Poverty-stricken Polish immigrant Nathan Handwerker was hungry to take his bite of the American dream, so he cooked up a plan sell to frankfurters in Coney Island for five cents in 1916.

At the time, that was the same price as subway fare and half the cost of franks sold by his former employer, Feltman’s of Coney Island. What may be the first fast-food restaurant price war ensued. But since current-day, Jericho-based Nathan’s Famous, Inc. has grown to a $101 million company, it’s safe to say that Handwerker’s business sense and marketing flair — epitomized by the company’s annual Fourth of July hot dog eating contest that airs on ESPN — made him top dog.

“Give ‘em and let them eat,” was Handwerker’s policy, according to The New York Times, which translated his saying to: Serve the best quality food at the best price, and customers will come running.

The company, which now includes franchise locations around the nation and a presence in 16 countries, is on a roll. It sold more than 600 million hot dogs last year.

But before the crowd pleaser became the official hot dog of Major League Baseball in 2017, it was started with $300 in savings and Handwercker’s wife’s secret spice recipe. Nathan’s second location opened on Long Beach Road in Oceanside in 1959, cementing Long Island into the empire’s legacy.

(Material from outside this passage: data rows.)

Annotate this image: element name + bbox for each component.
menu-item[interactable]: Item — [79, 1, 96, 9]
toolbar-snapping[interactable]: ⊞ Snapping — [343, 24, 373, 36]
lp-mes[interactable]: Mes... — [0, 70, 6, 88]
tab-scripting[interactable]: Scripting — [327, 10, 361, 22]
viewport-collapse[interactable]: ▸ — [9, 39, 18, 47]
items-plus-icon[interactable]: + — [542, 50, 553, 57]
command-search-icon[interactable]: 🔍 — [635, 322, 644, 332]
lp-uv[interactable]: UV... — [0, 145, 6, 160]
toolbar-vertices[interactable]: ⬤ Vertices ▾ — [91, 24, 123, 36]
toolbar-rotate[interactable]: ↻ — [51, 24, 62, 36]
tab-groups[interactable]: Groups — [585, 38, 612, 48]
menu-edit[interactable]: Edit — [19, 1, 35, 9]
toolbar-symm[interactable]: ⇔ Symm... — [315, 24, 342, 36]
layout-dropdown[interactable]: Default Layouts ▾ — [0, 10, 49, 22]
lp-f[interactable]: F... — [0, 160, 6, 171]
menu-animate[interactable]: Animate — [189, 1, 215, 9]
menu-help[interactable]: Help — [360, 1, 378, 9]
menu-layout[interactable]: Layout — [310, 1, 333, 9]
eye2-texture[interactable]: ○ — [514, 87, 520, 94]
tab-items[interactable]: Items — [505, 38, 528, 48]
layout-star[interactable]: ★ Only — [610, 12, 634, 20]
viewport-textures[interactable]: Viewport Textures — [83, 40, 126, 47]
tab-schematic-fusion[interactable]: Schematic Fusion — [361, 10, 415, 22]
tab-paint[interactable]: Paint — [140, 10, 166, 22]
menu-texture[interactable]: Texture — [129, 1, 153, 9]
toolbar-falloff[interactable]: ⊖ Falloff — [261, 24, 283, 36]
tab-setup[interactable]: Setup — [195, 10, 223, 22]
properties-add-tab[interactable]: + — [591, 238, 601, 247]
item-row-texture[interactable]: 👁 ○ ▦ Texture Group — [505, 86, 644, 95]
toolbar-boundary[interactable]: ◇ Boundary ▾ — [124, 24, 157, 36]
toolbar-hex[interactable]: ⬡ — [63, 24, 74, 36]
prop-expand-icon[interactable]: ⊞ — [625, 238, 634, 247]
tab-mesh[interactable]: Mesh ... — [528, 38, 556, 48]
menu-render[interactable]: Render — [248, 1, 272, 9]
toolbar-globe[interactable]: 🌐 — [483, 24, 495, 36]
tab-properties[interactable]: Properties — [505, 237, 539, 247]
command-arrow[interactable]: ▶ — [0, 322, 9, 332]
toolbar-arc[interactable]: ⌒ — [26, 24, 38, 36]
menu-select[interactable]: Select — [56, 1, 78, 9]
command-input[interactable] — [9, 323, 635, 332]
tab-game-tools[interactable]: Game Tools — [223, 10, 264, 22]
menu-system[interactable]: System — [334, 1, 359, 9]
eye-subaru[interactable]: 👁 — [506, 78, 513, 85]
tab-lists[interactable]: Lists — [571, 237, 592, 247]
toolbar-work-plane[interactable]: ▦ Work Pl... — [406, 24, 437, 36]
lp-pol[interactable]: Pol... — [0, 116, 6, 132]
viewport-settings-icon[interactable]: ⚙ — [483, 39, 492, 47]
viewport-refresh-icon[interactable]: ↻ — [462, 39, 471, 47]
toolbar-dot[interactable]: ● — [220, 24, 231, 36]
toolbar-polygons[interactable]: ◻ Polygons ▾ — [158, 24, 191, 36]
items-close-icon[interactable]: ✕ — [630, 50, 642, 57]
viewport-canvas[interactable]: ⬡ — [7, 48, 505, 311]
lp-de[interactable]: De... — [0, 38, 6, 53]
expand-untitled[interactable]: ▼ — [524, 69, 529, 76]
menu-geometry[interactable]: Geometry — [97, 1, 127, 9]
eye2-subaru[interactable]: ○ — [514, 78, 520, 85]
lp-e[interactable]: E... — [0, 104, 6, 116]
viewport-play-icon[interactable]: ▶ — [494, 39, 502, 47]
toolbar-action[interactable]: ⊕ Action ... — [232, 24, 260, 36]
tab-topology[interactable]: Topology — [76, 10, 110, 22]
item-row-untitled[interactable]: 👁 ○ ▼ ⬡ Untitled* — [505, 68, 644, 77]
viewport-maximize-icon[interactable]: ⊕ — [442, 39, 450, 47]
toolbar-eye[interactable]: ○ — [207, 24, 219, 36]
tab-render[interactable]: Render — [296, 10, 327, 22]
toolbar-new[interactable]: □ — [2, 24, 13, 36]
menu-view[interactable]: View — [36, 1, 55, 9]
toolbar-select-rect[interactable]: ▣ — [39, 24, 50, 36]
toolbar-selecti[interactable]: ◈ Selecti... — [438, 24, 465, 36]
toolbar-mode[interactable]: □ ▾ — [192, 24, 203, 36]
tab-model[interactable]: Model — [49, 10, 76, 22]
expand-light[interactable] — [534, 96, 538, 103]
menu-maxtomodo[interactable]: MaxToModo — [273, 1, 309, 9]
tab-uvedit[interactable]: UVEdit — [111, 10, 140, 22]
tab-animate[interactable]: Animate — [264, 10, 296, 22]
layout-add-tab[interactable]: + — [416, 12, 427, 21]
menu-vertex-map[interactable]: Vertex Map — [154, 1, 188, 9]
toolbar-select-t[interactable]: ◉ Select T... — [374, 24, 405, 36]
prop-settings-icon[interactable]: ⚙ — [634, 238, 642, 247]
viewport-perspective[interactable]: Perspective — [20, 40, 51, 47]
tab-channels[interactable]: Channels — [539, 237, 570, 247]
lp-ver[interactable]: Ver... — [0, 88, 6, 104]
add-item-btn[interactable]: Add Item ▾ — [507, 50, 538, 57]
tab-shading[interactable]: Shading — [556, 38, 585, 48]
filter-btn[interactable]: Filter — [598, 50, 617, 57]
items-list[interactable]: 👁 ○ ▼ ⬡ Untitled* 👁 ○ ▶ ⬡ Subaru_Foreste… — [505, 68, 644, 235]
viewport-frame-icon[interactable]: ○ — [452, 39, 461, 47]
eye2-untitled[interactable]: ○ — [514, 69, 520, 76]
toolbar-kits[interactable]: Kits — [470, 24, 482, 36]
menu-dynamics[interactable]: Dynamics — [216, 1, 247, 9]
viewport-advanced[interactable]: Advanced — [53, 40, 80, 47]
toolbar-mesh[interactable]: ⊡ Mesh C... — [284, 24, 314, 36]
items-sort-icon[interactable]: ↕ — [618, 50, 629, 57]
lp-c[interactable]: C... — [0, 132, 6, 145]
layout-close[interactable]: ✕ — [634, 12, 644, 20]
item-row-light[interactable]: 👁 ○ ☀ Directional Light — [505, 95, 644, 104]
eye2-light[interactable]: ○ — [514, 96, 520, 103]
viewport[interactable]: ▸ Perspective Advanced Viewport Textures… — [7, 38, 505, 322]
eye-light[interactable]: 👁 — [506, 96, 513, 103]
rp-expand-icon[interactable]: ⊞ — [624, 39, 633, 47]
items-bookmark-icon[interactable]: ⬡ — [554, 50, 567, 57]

In 1968, the company went public but was still family run until 1987, when it was acquired by Equicor Group Ltd., a Rockville Centre-based private investment group, for $20 million. Its initial corporate headquarters was in Westbury, before moving to One Jericho Plaza a decade ago. 

None of it would have been possible without the late namesake founder’s appetite that rivaled defending hot-dog eating contest champion Joey Chestnut’s record of scarfing 74 franks in 10 minutes.

“I always knew I was going to be in the restaurant business,” Handwerker was quoted as saying in Investor’s Business Daily. “There’s always food there. I grew up so poor, and this was a way of guaranteeing I’d never be hungry.”